ACTIVITY
Work through the data below and copy out every line where "lavoro" is found.

Transcribed page contents:
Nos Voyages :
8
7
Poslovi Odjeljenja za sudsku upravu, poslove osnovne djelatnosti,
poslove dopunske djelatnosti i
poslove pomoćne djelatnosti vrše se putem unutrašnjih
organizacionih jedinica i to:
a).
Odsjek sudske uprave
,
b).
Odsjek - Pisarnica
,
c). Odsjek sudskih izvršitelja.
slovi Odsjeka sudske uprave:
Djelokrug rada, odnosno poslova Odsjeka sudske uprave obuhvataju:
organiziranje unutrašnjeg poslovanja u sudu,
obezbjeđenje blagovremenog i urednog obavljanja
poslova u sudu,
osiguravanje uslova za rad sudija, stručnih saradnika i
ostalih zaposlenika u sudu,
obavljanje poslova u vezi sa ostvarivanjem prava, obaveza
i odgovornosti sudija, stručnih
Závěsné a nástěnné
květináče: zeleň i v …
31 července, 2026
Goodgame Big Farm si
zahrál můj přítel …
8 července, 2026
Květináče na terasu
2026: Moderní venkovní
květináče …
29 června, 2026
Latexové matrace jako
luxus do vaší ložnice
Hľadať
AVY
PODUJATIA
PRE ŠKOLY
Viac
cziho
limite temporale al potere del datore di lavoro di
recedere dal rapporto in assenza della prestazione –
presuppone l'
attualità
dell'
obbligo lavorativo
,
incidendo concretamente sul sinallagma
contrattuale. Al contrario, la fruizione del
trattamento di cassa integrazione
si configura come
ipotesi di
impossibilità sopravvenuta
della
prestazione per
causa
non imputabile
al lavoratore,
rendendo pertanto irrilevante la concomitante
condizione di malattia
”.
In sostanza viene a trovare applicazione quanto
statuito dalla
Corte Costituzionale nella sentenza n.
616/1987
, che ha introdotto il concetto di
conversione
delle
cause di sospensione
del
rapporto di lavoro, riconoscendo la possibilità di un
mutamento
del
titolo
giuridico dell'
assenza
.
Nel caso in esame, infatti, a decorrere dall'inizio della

TASK ANSWER
limite temporale al potere del datore di lavoro di
rapporto di lavoro, riconoscendo la possibilità di un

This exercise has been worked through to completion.